─── DATA PROVIDED

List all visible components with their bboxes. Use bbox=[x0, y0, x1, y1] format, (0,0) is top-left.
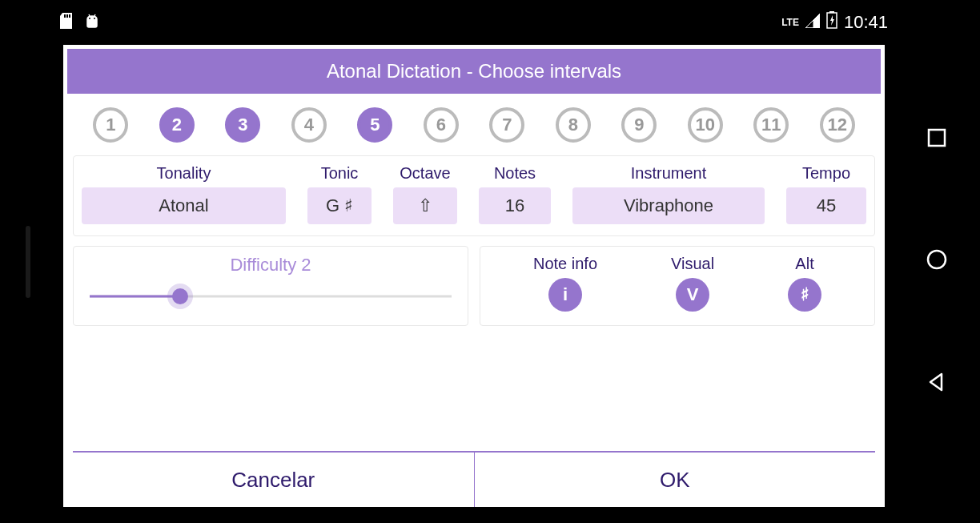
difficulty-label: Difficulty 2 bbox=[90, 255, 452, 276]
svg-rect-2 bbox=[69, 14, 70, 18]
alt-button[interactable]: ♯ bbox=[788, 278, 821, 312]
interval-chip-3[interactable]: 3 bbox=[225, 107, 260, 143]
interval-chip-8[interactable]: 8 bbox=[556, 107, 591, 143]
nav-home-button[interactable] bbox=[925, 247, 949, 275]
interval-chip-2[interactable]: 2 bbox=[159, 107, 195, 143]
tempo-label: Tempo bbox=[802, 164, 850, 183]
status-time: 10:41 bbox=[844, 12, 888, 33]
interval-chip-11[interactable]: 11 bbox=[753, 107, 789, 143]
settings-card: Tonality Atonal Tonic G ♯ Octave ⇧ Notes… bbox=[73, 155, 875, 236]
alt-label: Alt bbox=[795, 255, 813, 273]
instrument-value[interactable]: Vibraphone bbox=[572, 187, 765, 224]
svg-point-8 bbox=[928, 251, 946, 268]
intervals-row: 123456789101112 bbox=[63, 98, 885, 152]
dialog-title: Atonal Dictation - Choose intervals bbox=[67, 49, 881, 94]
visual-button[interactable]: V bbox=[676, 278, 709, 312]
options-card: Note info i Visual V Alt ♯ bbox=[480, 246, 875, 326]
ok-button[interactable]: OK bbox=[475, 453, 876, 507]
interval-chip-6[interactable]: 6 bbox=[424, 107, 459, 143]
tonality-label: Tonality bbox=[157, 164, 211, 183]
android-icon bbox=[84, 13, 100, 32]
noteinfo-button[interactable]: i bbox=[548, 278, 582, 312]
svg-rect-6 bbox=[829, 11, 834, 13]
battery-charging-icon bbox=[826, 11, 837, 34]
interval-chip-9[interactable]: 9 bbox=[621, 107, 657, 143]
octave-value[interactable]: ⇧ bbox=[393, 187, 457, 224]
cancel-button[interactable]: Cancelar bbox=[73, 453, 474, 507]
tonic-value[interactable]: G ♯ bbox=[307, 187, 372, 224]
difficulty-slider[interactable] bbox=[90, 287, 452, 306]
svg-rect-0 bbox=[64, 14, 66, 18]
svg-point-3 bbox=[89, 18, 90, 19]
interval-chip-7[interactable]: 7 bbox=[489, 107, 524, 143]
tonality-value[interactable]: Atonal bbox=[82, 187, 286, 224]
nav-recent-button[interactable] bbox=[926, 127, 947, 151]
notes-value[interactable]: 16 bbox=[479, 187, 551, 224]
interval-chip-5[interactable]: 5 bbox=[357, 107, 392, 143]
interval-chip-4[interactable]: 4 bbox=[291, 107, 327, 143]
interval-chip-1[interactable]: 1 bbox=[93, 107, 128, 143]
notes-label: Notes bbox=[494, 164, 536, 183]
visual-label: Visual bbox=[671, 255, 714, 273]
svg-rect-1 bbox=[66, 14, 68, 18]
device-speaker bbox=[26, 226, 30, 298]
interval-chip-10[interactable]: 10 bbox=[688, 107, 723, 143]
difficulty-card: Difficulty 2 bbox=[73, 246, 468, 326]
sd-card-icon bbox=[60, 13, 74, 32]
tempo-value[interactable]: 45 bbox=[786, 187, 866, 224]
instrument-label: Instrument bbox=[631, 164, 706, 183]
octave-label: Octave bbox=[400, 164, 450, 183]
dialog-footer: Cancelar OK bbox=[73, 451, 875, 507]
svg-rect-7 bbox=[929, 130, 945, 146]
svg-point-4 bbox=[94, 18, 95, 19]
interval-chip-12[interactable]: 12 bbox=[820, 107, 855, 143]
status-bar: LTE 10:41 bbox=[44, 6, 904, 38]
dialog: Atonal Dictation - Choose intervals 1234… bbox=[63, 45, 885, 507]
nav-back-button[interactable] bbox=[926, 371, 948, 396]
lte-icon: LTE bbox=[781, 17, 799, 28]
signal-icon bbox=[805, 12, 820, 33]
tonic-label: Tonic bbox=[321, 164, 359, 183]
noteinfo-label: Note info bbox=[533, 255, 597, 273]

──────
─── DATA PROVIDED

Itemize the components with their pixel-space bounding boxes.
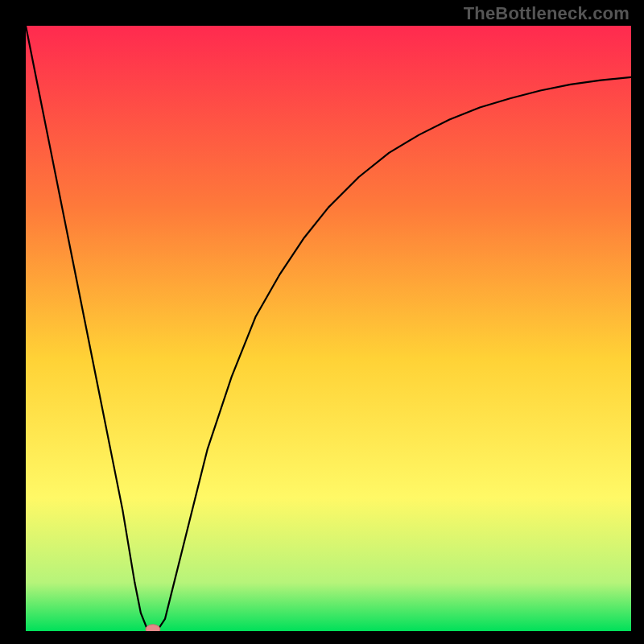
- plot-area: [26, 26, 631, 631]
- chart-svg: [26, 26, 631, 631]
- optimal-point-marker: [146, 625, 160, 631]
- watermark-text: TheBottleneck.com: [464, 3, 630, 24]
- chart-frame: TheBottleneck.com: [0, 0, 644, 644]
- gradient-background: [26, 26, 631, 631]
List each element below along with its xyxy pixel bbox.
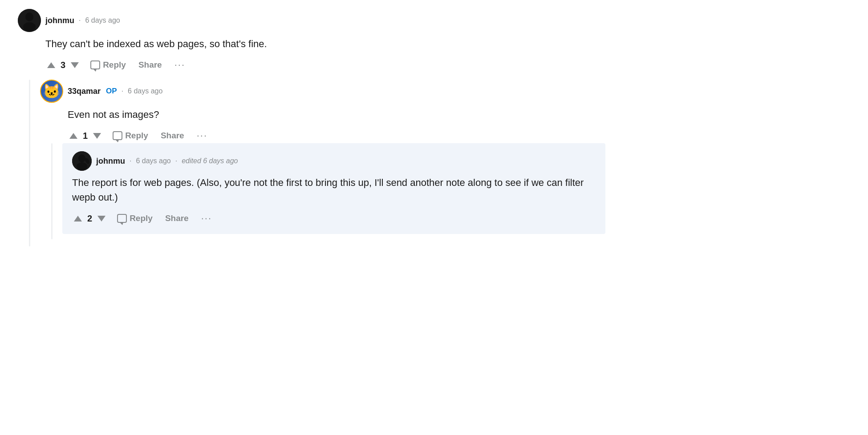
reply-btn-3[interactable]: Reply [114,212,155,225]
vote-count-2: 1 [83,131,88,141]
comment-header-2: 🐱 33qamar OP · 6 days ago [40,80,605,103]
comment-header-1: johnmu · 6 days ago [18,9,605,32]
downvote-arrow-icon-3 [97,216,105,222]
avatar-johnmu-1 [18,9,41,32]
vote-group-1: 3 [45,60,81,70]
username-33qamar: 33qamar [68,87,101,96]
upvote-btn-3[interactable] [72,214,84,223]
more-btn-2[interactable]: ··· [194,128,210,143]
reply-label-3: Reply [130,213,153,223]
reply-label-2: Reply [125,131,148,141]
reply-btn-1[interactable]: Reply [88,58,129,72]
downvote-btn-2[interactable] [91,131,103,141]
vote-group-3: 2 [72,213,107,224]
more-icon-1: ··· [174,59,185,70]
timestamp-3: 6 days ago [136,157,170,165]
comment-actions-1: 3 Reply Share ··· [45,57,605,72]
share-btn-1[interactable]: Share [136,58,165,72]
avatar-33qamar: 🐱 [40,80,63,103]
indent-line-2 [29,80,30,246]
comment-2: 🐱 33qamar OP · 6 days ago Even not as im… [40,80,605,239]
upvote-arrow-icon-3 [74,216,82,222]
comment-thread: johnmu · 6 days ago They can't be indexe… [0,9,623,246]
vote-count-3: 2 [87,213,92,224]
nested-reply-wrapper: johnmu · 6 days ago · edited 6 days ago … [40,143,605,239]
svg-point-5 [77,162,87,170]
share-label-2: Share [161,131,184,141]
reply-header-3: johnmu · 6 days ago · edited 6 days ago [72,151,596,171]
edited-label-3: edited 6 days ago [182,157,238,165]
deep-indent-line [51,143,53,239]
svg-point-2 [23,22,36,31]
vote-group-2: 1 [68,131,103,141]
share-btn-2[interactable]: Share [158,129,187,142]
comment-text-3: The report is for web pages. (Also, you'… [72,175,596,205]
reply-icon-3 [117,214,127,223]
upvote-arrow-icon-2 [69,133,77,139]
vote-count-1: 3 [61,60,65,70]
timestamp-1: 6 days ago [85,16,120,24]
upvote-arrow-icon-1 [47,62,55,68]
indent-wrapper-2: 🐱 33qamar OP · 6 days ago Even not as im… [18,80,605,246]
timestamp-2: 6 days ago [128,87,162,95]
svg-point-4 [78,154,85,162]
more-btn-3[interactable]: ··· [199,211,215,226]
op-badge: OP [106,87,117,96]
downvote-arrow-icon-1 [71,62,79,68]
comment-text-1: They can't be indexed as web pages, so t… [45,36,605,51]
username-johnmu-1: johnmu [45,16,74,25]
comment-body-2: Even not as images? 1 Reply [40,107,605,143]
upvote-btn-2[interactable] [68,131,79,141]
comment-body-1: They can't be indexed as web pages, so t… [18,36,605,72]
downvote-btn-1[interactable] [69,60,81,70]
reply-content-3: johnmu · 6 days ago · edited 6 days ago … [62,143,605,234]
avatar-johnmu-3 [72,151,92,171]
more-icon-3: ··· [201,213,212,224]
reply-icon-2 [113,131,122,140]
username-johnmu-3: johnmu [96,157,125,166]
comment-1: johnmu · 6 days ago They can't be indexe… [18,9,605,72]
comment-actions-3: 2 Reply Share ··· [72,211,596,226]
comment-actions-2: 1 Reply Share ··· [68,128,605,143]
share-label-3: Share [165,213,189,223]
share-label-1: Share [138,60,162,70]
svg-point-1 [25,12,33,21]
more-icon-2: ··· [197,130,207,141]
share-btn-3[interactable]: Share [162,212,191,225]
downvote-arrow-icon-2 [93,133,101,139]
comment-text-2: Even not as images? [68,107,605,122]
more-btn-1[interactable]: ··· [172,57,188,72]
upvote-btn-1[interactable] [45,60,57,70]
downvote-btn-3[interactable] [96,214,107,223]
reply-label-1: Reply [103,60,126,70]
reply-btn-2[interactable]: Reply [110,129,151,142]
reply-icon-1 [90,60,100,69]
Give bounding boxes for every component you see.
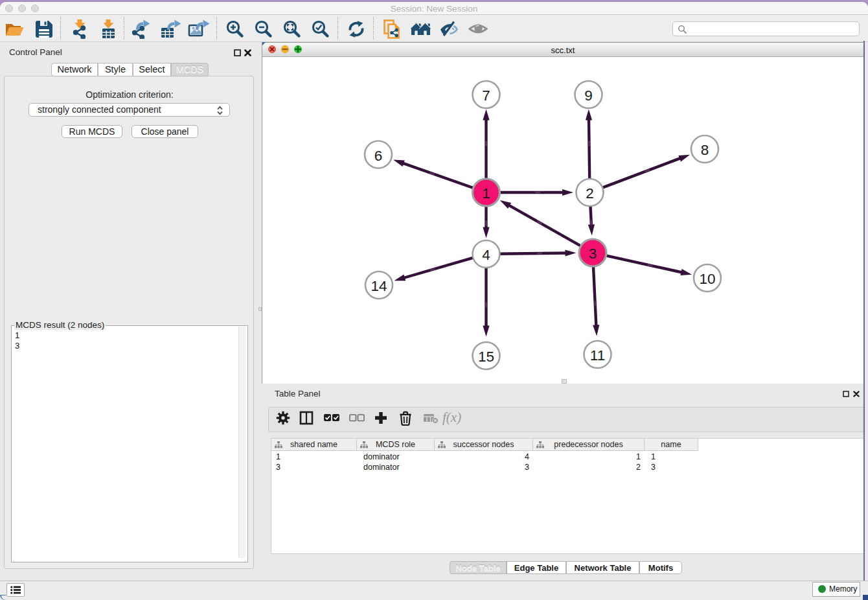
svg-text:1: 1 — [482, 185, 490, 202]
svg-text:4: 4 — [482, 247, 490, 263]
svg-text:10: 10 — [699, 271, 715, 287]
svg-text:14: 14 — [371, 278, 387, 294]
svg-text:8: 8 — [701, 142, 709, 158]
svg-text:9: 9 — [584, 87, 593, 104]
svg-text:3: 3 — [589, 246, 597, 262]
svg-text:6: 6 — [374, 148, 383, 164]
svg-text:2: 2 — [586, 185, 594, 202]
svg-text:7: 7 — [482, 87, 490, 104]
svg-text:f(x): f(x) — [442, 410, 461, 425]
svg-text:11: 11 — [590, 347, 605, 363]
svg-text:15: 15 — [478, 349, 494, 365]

──────

Search each line of the entries for the string "actions", then say how many lines have it. Reply with the number only.

*EXERCISE SOLUTION*
3